- Born: Antonio Maria Onrubia Nieva September 21, 1944 Zamboanga, Zamboanga, Commonwealth of the Philippines
- Died: October 13, 1997 (aged 53) Prague, Czech Republic
- Occupation: Journalist

= Tony Nieva =

Filipino journalist, union organizer and activist

Antonio Maria "Tony" Onrubia Nieva (September 21, 1944 – October 13, 1997) was a Filipino journalist, union organizer, and activist. He worked to defend press freedom and the rights of workers, and campaigned to end authoritarian rule in the Philippines. He led the National Press Club as president and founded the National Union of Journalists of the Philippines. He was secretary general of the International Organization of Journalists based in Prague, Czech Republic, from 1995 up to the time of his death in 1997. His name is on the Bantayog ng mga Bayani Wall of Remembrance, for his contributions to the fight against injustices of the dictatorship under President Ferdinand E. Marcos.

== Biography ==

=== As writer and editor ===
Tony Nieva was a journalist who worked at the Philippines Herald, Manila Bulletin, and the Philippine Daily Inquirer. He worked as a columnist at the Bulletin, where he later became a desk editor. His column for the Inquirer appeared alternately with that of Letty Jimenez Magsanoc. He published a magazine for workers called Bagwis.

He was also a poet and short story writer who won first prize in the first Asiaweek Short Story Contest in 1981.

=== As organizer ===
Nieva headed the union at the Manila Bulletin for two terms and helped workers in other media organizations form their own union. He led the National Press Club of the Philippines as president for two terms and organized "Save the Press" marches in Manila in a campaign for press freedom in the Philippines.

In 1972, when he learned that martial law had been declared, he ran to the National Press Club building to warn its officers Antonio Zumel and Eddie Monteclaro, so they could escape the first wave of arrests.

In 1983, Nieva was arrested and detained for his work as a union organizer following a military raid on his home in Malate, Manila.

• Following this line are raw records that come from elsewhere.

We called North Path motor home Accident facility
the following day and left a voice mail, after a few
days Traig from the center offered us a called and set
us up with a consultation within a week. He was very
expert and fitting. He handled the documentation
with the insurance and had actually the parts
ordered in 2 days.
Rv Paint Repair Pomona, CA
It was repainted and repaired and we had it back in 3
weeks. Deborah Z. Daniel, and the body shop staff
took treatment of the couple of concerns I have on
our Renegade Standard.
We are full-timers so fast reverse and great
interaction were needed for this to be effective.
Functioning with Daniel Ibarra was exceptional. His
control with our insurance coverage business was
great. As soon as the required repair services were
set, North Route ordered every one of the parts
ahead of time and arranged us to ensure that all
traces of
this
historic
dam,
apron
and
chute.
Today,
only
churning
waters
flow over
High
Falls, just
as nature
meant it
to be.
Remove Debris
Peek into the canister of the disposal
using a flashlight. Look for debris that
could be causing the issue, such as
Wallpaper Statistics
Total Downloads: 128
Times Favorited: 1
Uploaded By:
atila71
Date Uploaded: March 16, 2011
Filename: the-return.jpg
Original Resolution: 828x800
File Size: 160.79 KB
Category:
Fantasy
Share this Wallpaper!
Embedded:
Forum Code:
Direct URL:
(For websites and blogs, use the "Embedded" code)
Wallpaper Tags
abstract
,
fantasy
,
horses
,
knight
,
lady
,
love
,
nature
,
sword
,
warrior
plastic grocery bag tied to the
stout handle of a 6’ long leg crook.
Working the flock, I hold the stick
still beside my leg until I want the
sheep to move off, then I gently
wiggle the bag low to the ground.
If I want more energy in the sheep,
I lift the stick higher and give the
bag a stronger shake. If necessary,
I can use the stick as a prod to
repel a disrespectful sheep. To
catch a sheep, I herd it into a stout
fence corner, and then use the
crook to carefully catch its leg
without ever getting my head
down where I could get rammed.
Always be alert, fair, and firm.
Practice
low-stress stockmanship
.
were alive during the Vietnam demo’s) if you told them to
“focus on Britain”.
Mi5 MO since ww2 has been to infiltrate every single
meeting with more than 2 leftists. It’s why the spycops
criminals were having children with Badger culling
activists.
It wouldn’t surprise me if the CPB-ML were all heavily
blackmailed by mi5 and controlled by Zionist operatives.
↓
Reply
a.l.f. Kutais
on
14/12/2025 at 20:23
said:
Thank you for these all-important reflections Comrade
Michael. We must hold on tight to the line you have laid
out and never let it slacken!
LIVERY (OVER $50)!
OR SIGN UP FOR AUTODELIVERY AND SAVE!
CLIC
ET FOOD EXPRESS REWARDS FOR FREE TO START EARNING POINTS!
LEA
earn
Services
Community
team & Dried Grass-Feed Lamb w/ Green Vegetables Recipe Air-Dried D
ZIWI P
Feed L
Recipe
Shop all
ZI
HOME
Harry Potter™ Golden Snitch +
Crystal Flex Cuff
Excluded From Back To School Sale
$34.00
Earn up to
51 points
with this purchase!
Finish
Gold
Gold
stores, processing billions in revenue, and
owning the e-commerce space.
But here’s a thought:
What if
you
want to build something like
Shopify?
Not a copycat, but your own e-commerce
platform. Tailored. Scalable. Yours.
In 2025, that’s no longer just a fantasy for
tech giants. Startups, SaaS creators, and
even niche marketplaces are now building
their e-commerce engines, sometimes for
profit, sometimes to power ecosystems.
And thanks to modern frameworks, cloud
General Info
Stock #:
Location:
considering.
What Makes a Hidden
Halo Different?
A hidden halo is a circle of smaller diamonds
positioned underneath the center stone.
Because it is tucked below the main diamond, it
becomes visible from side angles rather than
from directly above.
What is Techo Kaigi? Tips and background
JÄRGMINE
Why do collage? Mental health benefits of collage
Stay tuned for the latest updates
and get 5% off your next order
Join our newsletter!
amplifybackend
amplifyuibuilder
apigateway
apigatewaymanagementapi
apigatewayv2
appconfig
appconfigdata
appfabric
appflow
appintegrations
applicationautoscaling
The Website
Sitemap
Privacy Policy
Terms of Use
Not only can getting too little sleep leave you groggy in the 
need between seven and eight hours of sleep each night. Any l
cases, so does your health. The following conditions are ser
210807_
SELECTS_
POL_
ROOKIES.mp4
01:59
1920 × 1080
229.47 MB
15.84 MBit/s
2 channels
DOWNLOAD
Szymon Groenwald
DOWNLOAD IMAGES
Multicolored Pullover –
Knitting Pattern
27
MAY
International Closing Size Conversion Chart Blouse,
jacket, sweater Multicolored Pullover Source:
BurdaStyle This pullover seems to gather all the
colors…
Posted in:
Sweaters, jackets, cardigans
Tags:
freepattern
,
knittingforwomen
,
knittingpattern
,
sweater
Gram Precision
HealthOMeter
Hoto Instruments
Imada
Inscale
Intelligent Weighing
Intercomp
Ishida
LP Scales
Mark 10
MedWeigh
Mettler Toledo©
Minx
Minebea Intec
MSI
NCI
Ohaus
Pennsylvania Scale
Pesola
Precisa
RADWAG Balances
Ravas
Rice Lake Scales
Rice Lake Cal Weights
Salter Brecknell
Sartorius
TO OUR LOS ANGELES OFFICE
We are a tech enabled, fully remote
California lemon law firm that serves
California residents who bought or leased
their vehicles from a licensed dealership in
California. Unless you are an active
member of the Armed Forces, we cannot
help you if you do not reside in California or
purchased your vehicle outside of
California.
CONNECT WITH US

As president of the National Press Club from 1984 to 1986, the organization's office became "a refuge and haven for harassed journalists who needed protection from the dictatorship." Under his leadership, the National Press Club, with the Women's Committee to Protect Writers, published the two-volume The Philippine Press Under Siege, which collected essays by journalists who were threatened or detained during the rule of Marcos.

In 1986, he helped organize the People's Movement for Press Freedom. He continued his work as organizer even after Marcos had fled the Philippines in 1986. He founded and headed the National Union of Journalists of the Philippines and helped establish the Kapisanan ng mga Manggagawa sa Media ng Pilipinas, an organization for media workers and practitioners.

From 1995 up to his death, he was secretary general of the International Organization of Journalists based in Prague, Czech Republic. He died of natural causes in Prague on October 13, 1997.

=== Campaign for the release of publisher Joe Burgos ===
Nieva led a campaign for the release of publisher Jose "Joe" Burgos Jr. and other journalists from the independent newspaper We Forum. We Forum, which published articles critical of the government, was raided and shut down in December 1982. The Supreme Court of the Philippines, in what was considered a "landmark decision," overturned the Philippine government's case against Burgos and declared the raid on We Forum and the arrest of its journalists illegal.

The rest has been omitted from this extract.